Moushumi Bhowmik is a singer, writer and practice-led researcher based in Kolkata, India. She collects sounds and recordings outside of the periphery of our listening orbit, sounds unheard, left behind and hard to listen to, featuring questions of borders and displacement. She is drawn to sounds from the area of South Asia, like Nepal and Bengal. As ‘Bengal’ she refers to West Bengal Indian and Bangladesh. In her research and practice of collecting songs she highlights the importance of similarity in between for example of sounds songs from Nepal and Bangladesh. Even if she couldn’t understand Nepalese, she looked for the familiar in there, by this emphasising to look for what is connecting rather than dividing and different but also acknowledging point of view and own perspective.

She participated in the exhibition A Slightly Curving Place at Haus der Kulturen der Welt in Berlin in 2020, exploring acoustic archaeology practice. It was about recording in ‘pre-recording time’ before the recent recording machines came. The practice was based on visiting archaeological sites and trying to listen to them. Uncovering layers of soil on the sites is the analogy for uncovering layers of sounds in the record by constant listening. The technique is, as Moushumi points out, based on speculation and imagination.
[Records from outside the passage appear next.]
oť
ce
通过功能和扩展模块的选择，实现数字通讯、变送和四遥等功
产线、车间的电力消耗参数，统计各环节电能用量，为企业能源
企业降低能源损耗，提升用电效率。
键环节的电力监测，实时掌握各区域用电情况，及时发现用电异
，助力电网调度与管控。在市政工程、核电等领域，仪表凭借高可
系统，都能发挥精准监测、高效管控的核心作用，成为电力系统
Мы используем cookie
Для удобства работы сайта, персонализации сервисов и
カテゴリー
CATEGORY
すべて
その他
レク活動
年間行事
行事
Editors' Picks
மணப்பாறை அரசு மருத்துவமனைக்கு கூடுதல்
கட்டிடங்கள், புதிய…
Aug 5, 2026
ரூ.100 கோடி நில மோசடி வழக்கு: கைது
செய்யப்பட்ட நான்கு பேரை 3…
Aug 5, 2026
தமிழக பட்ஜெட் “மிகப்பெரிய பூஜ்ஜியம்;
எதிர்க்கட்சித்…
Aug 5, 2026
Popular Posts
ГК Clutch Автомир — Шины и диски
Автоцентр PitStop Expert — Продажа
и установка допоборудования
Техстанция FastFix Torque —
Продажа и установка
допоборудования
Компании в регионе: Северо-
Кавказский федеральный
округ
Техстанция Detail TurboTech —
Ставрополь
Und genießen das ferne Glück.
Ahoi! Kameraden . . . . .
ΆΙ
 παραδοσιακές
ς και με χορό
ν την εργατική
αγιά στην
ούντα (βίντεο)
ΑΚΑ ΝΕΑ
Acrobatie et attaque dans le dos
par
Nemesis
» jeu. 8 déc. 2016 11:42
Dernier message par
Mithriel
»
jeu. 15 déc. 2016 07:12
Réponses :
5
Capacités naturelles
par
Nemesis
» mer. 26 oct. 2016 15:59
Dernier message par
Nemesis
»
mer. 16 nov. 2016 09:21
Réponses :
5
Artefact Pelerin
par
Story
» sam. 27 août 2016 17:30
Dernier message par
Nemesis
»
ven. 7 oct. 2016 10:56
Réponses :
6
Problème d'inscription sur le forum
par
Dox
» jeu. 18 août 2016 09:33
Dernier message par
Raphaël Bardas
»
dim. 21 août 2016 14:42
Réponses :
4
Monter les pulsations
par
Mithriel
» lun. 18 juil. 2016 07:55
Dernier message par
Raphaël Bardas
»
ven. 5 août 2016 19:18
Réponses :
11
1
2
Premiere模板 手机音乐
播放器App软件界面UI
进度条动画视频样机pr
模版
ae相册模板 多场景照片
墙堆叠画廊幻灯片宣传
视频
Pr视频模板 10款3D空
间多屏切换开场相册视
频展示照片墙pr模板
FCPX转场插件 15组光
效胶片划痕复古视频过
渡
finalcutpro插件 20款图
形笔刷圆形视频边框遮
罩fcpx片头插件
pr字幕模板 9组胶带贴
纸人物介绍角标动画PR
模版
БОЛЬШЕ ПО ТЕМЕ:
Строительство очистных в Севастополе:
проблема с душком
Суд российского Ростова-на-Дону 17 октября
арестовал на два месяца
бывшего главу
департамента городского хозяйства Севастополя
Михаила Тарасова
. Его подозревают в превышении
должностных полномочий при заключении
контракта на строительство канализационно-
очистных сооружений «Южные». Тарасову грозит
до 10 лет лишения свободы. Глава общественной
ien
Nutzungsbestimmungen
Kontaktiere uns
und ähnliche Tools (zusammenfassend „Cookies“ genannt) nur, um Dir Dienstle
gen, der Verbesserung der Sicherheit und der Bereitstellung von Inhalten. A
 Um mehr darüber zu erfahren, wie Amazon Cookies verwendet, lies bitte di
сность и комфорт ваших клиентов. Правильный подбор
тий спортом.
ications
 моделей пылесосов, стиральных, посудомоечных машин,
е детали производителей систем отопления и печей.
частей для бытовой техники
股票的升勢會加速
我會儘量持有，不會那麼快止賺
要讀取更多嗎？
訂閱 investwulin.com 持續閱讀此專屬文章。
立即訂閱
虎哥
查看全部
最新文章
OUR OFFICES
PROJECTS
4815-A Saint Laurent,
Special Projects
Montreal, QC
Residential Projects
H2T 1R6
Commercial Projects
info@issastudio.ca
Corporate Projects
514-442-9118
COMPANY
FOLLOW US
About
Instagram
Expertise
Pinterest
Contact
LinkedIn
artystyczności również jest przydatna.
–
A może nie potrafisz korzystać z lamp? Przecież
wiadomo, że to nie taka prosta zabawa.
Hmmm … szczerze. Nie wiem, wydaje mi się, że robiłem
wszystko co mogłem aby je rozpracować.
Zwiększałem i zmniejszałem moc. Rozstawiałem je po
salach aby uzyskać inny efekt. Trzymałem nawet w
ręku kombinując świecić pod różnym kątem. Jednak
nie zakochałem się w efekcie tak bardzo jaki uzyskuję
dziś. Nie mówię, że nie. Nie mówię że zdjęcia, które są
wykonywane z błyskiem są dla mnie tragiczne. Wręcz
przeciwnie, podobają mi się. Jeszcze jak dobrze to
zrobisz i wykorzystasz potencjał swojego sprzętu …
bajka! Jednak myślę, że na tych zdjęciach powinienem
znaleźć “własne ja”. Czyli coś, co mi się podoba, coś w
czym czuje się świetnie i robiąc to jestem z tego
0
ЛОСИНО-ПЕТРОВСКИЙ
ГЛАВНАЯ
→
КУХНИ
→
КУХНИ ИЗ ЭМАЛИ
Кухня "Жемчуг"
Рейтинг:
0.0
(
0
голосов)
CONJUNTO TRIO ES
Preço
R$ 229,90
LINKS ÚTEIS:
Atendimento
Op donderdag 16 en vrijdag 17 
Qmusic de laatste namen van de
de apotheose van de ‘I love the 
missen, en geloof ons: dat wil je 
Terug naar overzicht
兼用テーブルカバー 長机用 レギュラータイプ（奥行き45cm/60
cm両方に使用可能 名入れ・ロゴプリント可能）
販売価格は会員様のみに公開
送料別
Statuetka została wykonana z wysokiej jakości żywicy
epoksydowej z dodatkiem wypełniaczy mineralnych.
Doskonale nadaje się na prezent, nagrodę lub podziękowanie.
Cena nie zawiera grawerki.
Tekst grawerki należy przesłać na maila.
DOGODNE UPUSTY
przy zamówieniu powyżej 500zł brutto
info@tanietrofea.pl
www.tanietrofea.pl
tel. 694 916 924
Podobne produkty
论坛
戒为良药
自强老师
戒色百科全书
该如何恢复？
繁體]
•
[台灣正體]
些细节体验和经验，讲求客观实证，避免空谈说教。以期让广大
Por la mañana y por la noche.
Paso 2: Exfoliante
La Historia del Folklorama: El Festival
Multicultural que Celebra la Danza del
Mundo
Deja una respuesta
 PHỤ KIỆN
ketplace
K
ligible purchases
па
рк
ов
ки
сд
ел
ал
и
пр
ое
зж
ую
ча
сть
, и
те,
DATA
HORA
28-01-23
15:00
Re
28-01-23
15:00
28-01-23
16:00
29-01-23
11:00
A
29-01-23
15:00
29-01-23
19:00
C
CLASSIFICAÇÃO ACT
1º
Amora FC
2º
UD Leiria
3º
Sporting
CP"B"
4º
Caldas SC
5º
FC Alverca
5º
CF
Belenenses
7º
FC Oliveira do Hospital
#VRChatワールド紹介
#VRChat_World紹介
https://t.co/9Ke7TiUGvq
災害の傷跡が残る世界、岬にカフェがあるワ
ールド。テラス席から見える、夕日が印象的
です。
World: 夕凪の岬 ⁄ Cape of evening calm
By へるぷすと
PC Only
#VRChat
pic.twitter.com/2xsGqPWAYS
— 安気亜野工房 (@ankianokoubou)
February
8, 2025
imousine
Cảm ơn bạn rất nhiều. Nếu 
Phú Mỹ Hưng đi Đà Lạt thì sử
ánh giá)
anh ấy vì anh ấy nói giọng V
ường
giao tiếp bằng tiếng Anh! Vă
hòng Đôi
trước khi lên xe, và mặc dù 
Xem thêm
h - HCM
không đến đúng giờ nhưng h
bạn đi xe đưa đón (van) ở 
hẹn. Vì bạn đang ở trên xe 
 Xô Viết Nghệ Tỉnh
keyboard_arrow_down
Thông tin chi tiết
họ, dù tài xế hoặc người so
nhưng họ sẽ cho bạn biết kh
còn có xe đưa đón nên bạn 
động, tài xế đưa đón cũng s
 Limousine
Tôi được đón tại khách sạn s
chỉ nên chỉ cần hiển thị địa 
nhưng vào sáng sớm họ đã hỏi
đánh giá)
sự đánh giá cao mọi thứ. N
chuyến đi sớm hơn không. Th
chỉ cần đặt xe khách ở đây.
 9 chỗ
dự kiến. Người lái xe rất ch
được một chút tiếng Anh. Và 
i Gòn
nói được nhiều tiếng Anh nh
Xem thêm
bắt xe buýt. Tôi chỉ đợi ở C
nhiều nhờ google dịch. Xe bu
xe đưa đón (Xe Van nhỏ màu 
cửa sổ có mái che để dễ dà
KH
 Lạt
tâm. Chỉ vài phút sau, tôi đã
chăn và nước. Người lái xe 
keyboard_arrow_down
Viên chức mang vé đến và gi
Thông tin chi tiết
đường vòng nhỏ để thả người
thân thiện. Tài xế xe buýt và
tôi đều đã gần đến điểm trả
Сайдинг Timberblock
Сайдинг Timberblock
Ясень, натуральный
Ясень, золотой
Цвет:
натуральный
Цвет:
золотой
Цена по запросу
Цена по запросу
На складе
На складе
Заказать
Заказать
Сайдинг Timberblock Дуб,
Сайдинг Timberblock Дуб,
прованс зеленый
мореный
I very agree with that because I have been very struggling to understand such concept (if I got to understand the actual meaning correctly at all).

Moushumi did a workshop on the sound of memory. She said that people often bringing up memories from childhood based on sounds. She recorded a story of a girl Apple working in the gallery, originally from Philippines, who manages the kitchen. She mentioned how the sounds of the kitchen and cooking instantly remind her of her parents, and then, when she sees or hears planes, it reminds her that she cannot go back because they died. This story brings thoughts back to idea of displacement and it instantly reminded me the piece I was delighted to work on last year. I was scoring the short film based on childhood memories of my friend Lucie Trinephi who as five year old escaped with her parents the war in Vietnam. Lucie got a flashback based on the sound of helicopter many decades later and it was the actual sound memory, which opened the whole chain of many other visual as well as sonic memories.

Even if I could not entirely understand all the concepts Moushumi was talking about, I really appreciated her lecture because it was carried out in a very poetic way, and due to her determination to amplify the sounds and voices of people often coming from the place of struggle as was, for example, the story of my friend Lucie as well.